As she drew nearer, Aynsley stood in the rigging, studying the shore through his glasses. He could see by the wet belt above the fringe of surf that the water had fallen; and the inlet had a forbidding look. On the starboard side of its mouth the tops of massive boulders showed through the leaping foam; to port there was a rocky shoal; and beyond these dangers a deep, narrow channel ran inland between the hills. The wind blew straight down it, lashing the water white.

“We’ll want speed; you’d better give her the whole mainsail,” he advised the skipper when he came down.

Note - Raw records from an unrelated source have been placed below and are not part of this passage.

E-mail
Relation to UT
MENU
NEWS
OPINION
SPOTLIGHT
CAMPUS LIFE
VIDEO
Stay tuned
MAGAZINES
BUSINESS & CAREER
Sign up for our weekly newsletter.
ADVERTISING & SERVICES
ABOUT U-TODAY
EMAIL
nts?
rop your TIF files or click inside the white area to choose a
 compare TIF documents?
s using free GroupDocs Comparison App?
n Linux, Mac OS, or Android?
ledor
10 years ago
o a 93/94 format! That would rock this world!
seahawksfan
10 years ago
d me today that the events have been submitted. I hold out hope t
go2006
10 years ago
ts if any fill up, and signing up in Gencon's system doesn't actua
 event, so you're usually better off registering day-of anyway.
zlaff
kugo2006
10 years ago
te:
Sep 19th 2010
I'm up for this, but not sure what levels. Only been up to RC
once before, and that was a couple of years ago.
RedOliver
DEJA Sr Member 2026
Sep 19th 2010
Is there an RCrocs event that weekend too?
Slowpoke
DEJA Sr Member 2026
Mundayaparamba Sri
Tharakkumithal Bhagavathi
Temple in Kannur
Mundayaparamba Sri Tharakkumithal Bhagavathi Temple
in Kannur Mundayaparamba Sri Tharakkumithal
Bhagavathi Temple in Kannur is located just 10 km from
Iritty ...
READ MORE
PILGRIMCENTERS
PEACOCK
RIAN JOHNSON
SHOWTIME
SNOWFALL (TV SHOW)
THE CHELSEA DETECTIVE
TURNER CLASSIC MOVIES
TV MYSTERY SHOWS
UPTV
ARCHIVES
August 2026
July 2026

For a few minutes the crew were busy shaking out the reef, and then as the yacht buried her lee bulwarks Aynsley took the wheel. The sea was smoother close in along the land, but she was hard pressed by her large spread of sail, and the water that leaped in across her bows flowed ankle-deep across the steeply slanted deck. The tall masts bent to leeward, the weather shrouds hummed, and her crew stood with bent legs at their stations on the inclined wet planking, ready to seize the sheets. Forward, a dripping seaman swung the lead in the midst of the spray cloud that whirled about her rigging, and his voice came faintly aft through the roar of parted water.

“Seven fathom!” He missed a cast, and his next cry was sharper. “Shoaling, sir! And a quarter six!”

There was silence for a few moments while he gathered up his line, and the yacht raced in toward the beach.

“By the deep, four!” he called.

“Ready about!” shouted Aynsley, pulling at his wheel. “Helm’s a-lee!”

There was a furious thrashing of canvas as she rose to an even keel, while rocks and pines closed in on one another as her bows swung round. Then she started on the opposite tack, heading for the entrance, with the boulders not far to leeward and the tide on her weather bow. It carried her back, the trailing screw hampered her, and when a wild gust hove her down until the sea boiled level with her rail Clay, holding on by a shroud, glanced sharply at his son.

Aynsley was gazing fixedly ahead, his face set but cool, though the foam that surged among the boulders seemed rushing toward them. Clay was not much of a seaman but he could see that they were gaining little; but he had confidence in his son. The leadsman had found bottom at three fathoms and still Aynsley did not bring her round. There was a slack along that shore, and he meant to make the most of it, though it looked as if she must strike in the next few moments.

She swayed upright suddenly, swung, and drove away on the other tack toward a confused white seething, where stream and shore-running sea met upon the shoal. They were close upon it when she came round again; and five minutes later she was racing back, with the ominous white patch on her lee bow, but not far enough for her to clear it. On the opposite side a tongue of beach ran out, narrowing the entrance. It looked impossible for them to get in, and during the few moments while she sped toward the rocks Clay was conscious of a new respect for his son.

Aynsley had shown himself no fool in business, he was a social favorite, and now he was altogether admirable as he stood, composed but strung up, at the yacht’s helm. His finely proportioned figure was tense, his wet face was resolute, and there was a keen sparkle in his eyes. The boy was showing fine nerve and judgment. Clay was proud of him. This strengthened his determination to safeguard his son’s career. Aynsley must bear an honored name; it was unthinkable that reproach should follow him on account of his father’s misdoings.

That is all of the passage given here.